The bulk of the letter written to Hebrew Christians is about why following Christ is superior to following the law of Moses, even if it means suffering because of one’s faith in Christ. In chapter 12, however, the inspired writer pointed to why the suffering itself was actually a good thing. Quoting from the book of Proverbs, he wrote,
My son, do not regard lightly the discipline of the Lord,
nor be weary when reproved by him.
For the Lord disciplines the one he loves,
and chastises every son whom he receives.
The suffering that these Christians were undergoing served a purpose. It was so that the could be disciplined, i.e., set in their proper path. They were undergoing these trials because they were sons of God through their faith in Christ, and their loving Father wanted them to be trained up in the way that they should go, for their ultimate good: that they could share His holiness. The writer argues that had such things as they had faced not happened and had they not been set in the way of the Lord, they would have been nothing more than illegitimate offspring, rather than legal inheritors of God’s promise.
There are times when being a child of God is easy. It’s easy when no one is pressuring us to sin, or when the temptation isn’t all that enticing. It’s easy when we have people all around us who sincerely desire for us to be with God for eternity. But then there are times when being a child of God is hard. When no one wants us to serve Him. When the temptations that face us tug at us, either because of who it is presenting the temptation or our history with it (for instance, an addiction). While the easy times aren’t without value, some of the most significant training we get in the way of the Lord comes with the hardship. The moment of hardship can be a defining moment for us, because it is then when the choice we make whether to follow Christ costs something, and sticks with us.
The Hebrew Christians were facing such a moment. Choosing to continue to follow Christ would likely cost them. It would mean continuing and perhaps increased persecution and trial. But the decision made in that moment would set them in a path for good or for evil for quite some time to come. The writer noted that in that moment “all discipline seems painful rather than pleasant, but later it yields the peaceful fruit of righteousness to those who have been trained by it” (12.11). The hardship endured now would yield fruit later.
In facing this hardship, the writer of Hebrews offered his readers (and us today) words of admonition by which we may be successful and share in God’s holiness.
Mend what is broken. Athletes (and especially their managers and coaches) understand that is nearly impossible to perform at peak capacity when injured, and so will take time to properly rehabilitate an injury. Similarly, military strategists will seek to fortify any weak points in their defenses. We see this idea play out over and over again in our lives, but yet we will often try to endure spiritual struggles while spiritually crippled. We want to fight Satan by our own strength. We don’t rely on the word of God. We don’t evaluate our own spiritual weaknesses and take steps to strengthen them. That is a recipe for spiritual disaster. We need to be honest with ourselves, evaluate our needs, and work to improve them so that we are better able to face the hardships before us.
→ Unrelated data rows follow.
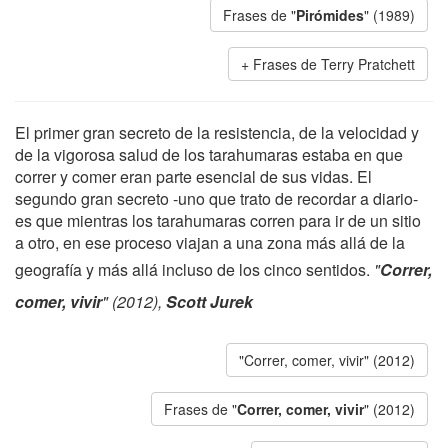
Frases de "
Pirómides
" (1989)
Frases de Terry Pratchett
El primer gran secreto de la resistencia, de la velocidad y
de la vigorosa salud de los tarahumaras estaba en que
correr y comer eran parte esencial de sus vidas. El
segundo gran secreto -uno que trato de recordar a diario-
es que mientras los tarahumaras corren para ir de un sitio
a otro, en ese proceso viajan a una zona más allá de la
geografía y más allá incluso de los cinco sentidos.
"
Correr,
comer, vivir
" (2012),
Scott Jurek
"Correr, comer, vivir" (2012)
Frases de "
Correr, comer, vivir
" (2012)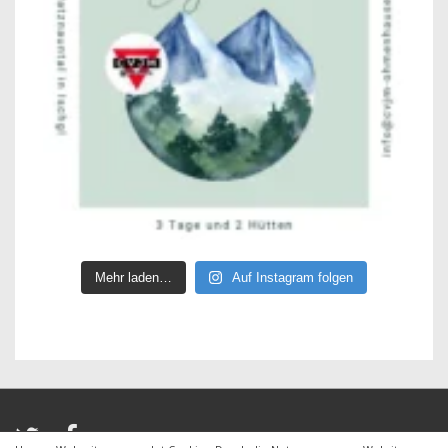
Mehr laden…
Auf Instagram folgen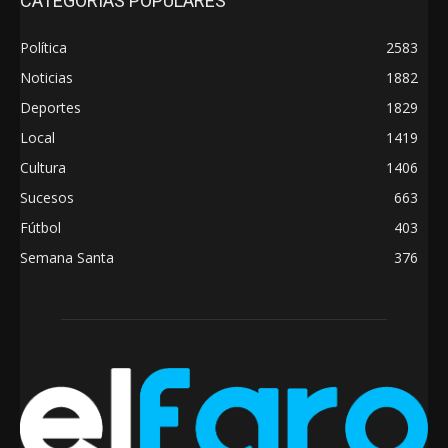
CATEGORÍAS POPULARES
Política
2583
Noticias
1882
Deportes
1829
Local
1419
Cultura
1406
Sucesos
663
Fútbol
403
Semana Santa
376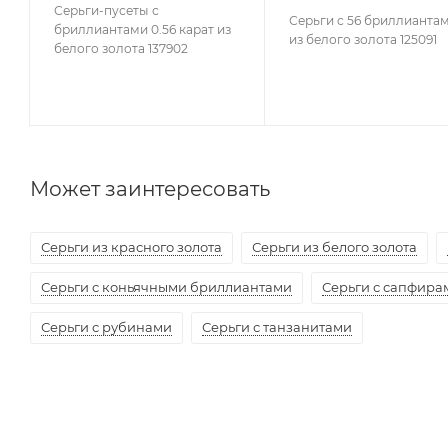
Серьги-пусеты с
Серьги с 56 бриллианта
бриллиантами 0.56 карат из
из белого золота 125091
белого золота 137902
Может заинтересовать
Серьги из красного золота
Серьги из белого золота
Серьги с коньячными бриллиантами
Серьги с сапфира
Серьги с рубинами
Серьги с танзанитами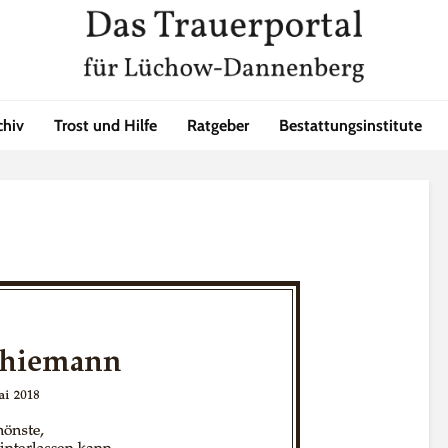
chiv
Trost und Hilfe
Ratgeber
Bestattungsinstitute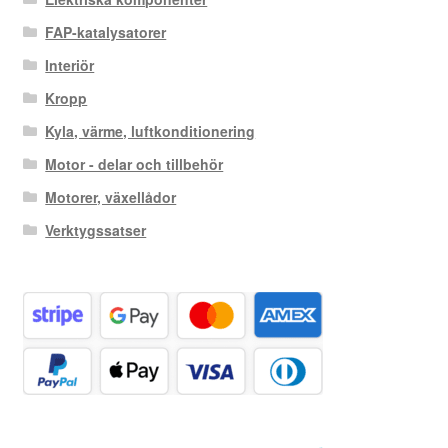
FAP-katalysatorer
Interiör
Kropp
Kyla, värme, luftkonditionering
Motor - delar och tillbehör
Motorer, växellådor
Verktygssatser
Look out for others. The writer said, “See to it that no one fails to obtain the grace of God.” We will ultimately give an answer for ourselves, but we aren’t in this fight by ourselves. There are others fighting side-by-side with us, and we need to look out for them, because we want them to overcome hardship the same as us. It is easy for us to become discouraged—to become bitter—in the fight. If that “root of bitterness” springs up, one casualty of war may have a ripple effect and cause many to fall short of God’s grace.
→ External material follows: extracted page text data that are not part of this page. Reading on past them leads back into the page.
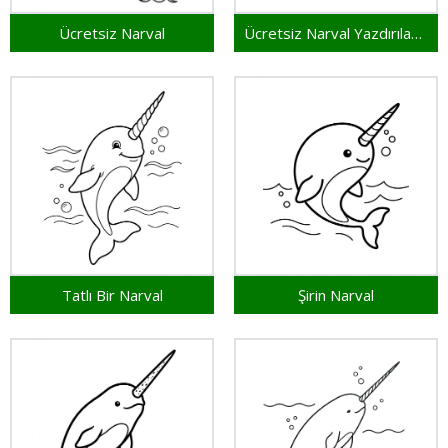
Ücretsiz Narval
Ücretsiz Narval Yazdırılabilir
Tatlı Bir Narval
Şirin Narval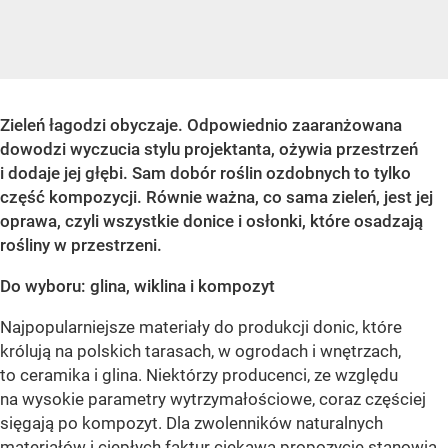
Zieleń łagodzi obyczaje. Odpowiednio zaaranżowana
dowodzi wyczucia stylu projektanta, ożywia przestrzeń
i dodaje jej głębi. Sam dobór roślin ozdobnych to tylko
część kompozycji. Równie ważna, co sama zieleń, jest jej
oprawa, czyli wszystkie donice i osłonki, które osadzają
rośliny w przestrzeni.
Do wyboru: glina, wiklina i kompozyt
Najpopularniejsze materiały do produkcji donic, które
królują na polskich tarasach, w ogrodach i wnętrzach,
to ceramika i glina. Niektórzy producenci, ze względu
na wysokie parametry wytrzymałościowe, coraz częściej
sięgają po kompozyt. Dla zwolenników naturalnych
materiałów i ciepłych faktur ciekawą propozycję stanowią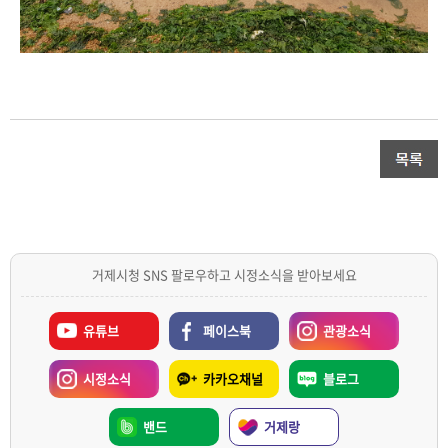
거제시청 SNS 팔로우하고 시정소식을 받아보세요
유튜브
페이스북
관광소식
시정소식
카카오채널
블로그
밴드
거제랑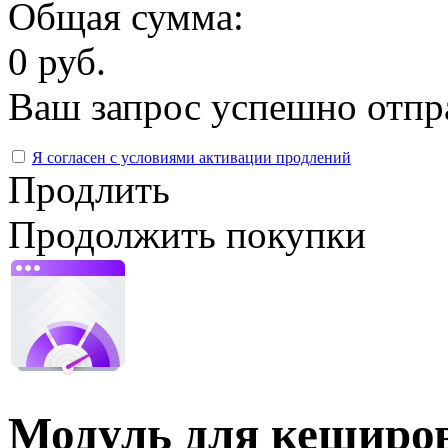
Общая сумма:
0 руб.
Ваш запрос успешно отпр
Я согласен с условиями активации продлений
Продлить
Продолжить покупки
Модуль для кеширо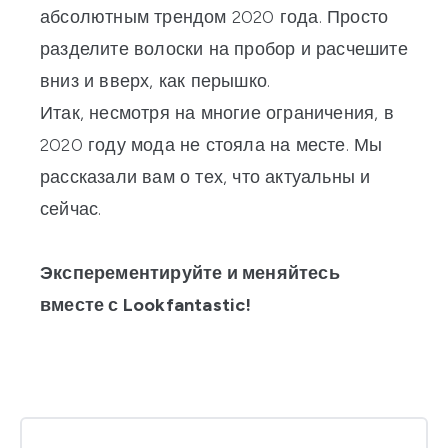
абсолютным трендом 2020 года. Просто
разделите волоски на пробор и расчешите
вниз и вверх, как перышко.
Итак, несмотря на многие ограничения, в
2020 году мода не стояла на месте. Мы
рассказали вам о тех, что актуальны и
сейчас.
Эксперементируйте и меняйтесь
вместе с Lookfantastic!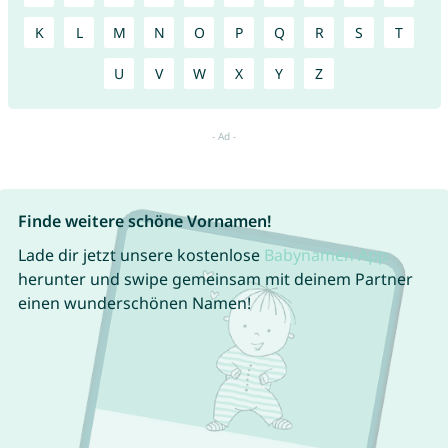
K
L
M
N
O
P
Q
R
S
T
U
V
W
X
Y
Z
Finde weitere schöne Vornamen!
Lade dir jetzt unsere kostenlose
Babynamen App
herunter und swipe gemeinsam mit deinem Partner
einen wunderschönen Namen!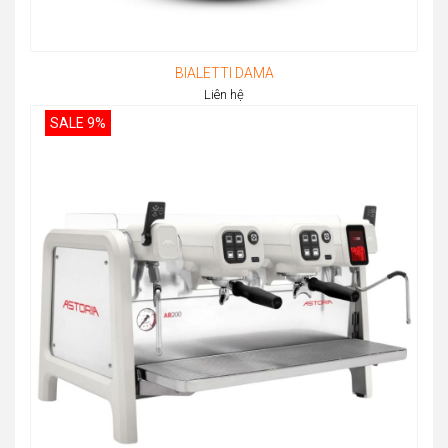
BIALETTI DAMA
Liên hệ
SALE 9%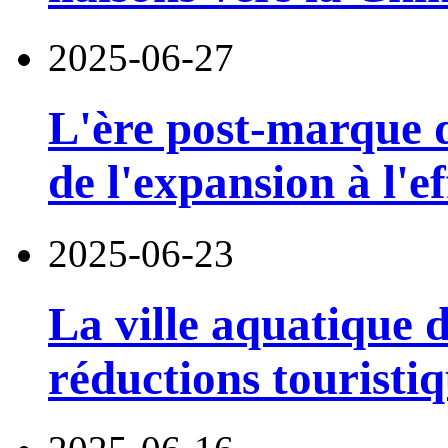
2025-06-27
L'ère post-marque de
de l'expansion à l'ef
2025-06-23
La ville aquatique 
réductions touristiq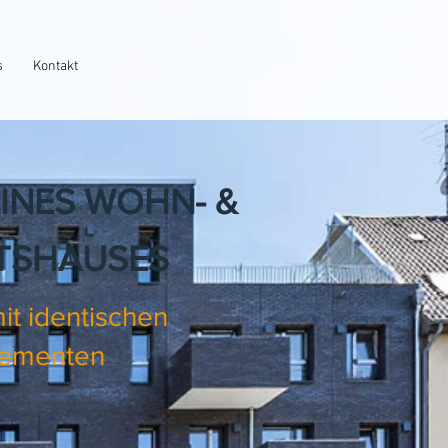
s
Kontakt
INES WOHN- &
TSHAUSES
it identischen
lementen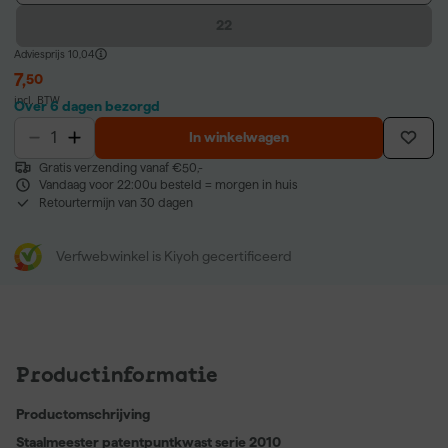
22
Adviesprijs
10,04
7
,
50
incl. BTW
Over 6 dagen bezorgd
In winkelwagen
Gratis verzending vanaf €50,-
Vandaag voor 22:00u besteld = morgen in huis
Retourtermijn van 30 dagen
Verfwebwinkel is Kiyoh gecertificeerd
Productinformatie
Productomschrijving
Staalmeester patentpuntkwast serie 2010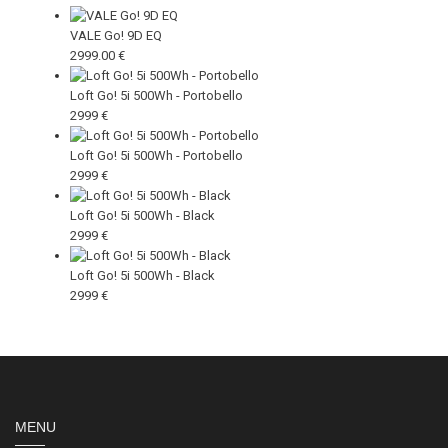
VALE Go! 9D EQ
2999.00 €
Loft Go! 5i 500Wh - Portobello
2999 €
Loft Go! 5i 500Wh - Portobello
2999 €
Loft Go! 5i 500Wh - Black
2999 €
Loft Go! 5i 500Wh - Black
2999 €
MENU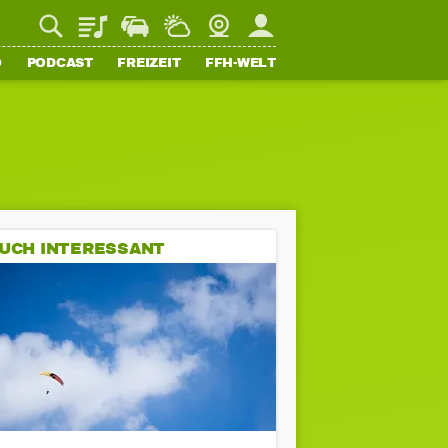
Playlist
Staupilot
Wetter
Webcam
Mein FFH
O
PODCAST
FREIZEIT
FFH-WELT
UCH INTERESSANT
Don’t let short-term fixes jeopardize long-term success. We are reminded of Esau, who sold his birthright for a single meal because he was hungry. His desire for a short-term fix ultimately ruined his long-term success. There was no way for him to get back the birthright, and he was unable to inherit the blessing. These Christians could have yielded to the hardship and gone back to the law of Moses, but at what cost? There are decisions that we could make that would certainly make our lives easier as opposed to standing firm for the Lord, but what would that compromise result in later on?
Remember the goal. Hebrews 12 began with the example of Jesus, “who for the joy that was set before him endured the cross.” The writer of Hebrews reminds us that ultimately, we have something set before us: the city of the living God. We must remember that goal every day, and remember that an eternity with God outweighs all the hardship it might take to get us, and remember that it might be the hardship that helps us get there when we overcome it.